D'autre part, Locke n'est pas seulement une source du libéralisme économique: il est aussi une source du socialisme: la loi naturelle de Locke justifie le droit de propriété en tant que droit de chacun à jouir des fruits de son travail. Dès lors, le droit de propriété ne saurait s'étendre au droit d'exploiter le travail d'autrui, en quoi, Rousseau et Marx sont, parmi d'autres, des héritiers de Locke.
Il ne faudrait pas que la polémique avec le néolibéralisme contemporain fasse rejeter en bloc tout ce qui porte l'étiquette "libéral". Au delà des étiquettes, certaines pensées ont une fécondité qui dépasse les clivages politiques...
P.
[ De PP à P.:
- Vous avez le droit de faire ce pari.
- Mais nous en sommes en droit, quant à nous, de penser que le libéralisme est un tout cohérent, une vision de l'existence dont le tropisme diverge radicalement d'avec l'Evangile.

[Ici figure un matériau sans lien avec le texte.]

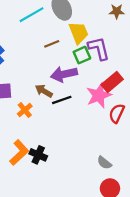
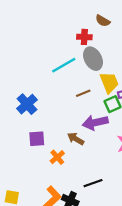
black line: (62, 100) -> (93, 183), moved

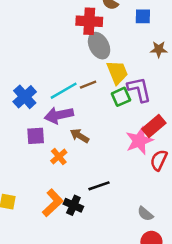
red cross: (84, 37) -> (89, 21), size x1.5
cyan line: (64, 65) -> (64, 91), moved
purple arrow: (95, 123) -> (59, 115), moved

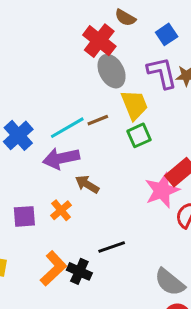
blue square: (143, 16) -> (167, 34), turned -35
red cross: (89, 21) -> (99, 41), turned 35
purple L-shape: (139, 89) -> (162, 73), moved
purple square: (36, 136) -> (24, 216), moved
gray semicircle: (145, 214) -> (170, 282), size x1.5

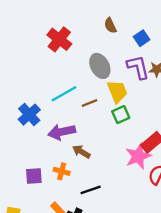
brown semicircle: (125, 18) -> (110, 25), turned 35
red cross: (99, 41) -> (59, 39), moved
cyan line: (67, 128) -> (64, 94), moved
orange cross: (61, 210) -> (62, 171), turned -35
black line: (112, 247) -> (91, 190), moved

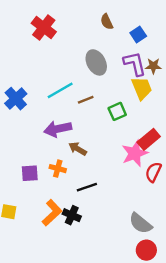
red cross: (59, 39) -> (44, 28), moved
yellow trapezoid: (117, 91) -> (142, 88), moved
blue cross: (29, 115) -> (16, 99), moved

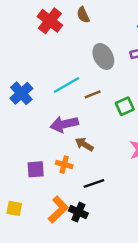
brown semicircle: (107, 22) -> (83, 15), moved

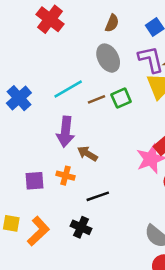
brown semicircle: (83, 15) -> (112, 23), moved, turned -133
green square: (125, 106) -> (121, 98), moved
purple arrow: (64, 124) -> (65, 132), turned -72
orange L-shape: (58, 210) -> (38, 231), moved

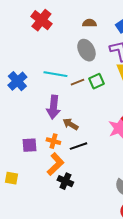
brown semicircle: (112, 23) -> (89, 23), turned -112
cyan line: (68, 89) -> (55, 74), turned 40
black line: (98, 196) -> (78, 146), moved
orange L-shape: (38, 231) -> (55, 164), moved

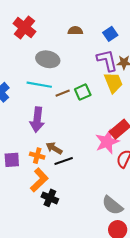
gray ellipse: (86, 50) -> (48, 59), moved, turned -50
brown arrow: (70, 124) -> (54, 148), moved

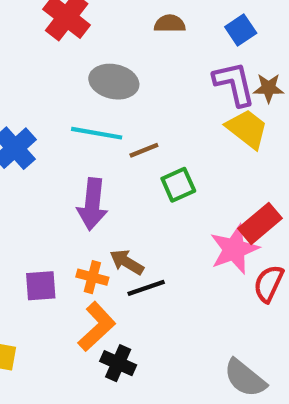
yellow trapezoid: (113, 83) -> (247, 129), turned -30
green square: (83, 92) -> (178, 185), moved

- Il faut regarder les faits, et cesser d'inventer des libéralismes imaginaires. Le seul libéralisme est le libéralisme réalisé. Nous l'avons sous les yeux.
- Sur Locke : "transcendance" est un mot auquel on donne le sens qu'on veut - ou aucun sens. Dans les faits, Locke ("Lettre sur la tolérance") déclare intolérable l'existence d'une autorité spirituelle autonome, telle celle du pape ! Soumettre le spirituel au magistrat, comme le veut Locke, c'est instaurer le relativisme sous couleur d'assurer la paix sociale. ]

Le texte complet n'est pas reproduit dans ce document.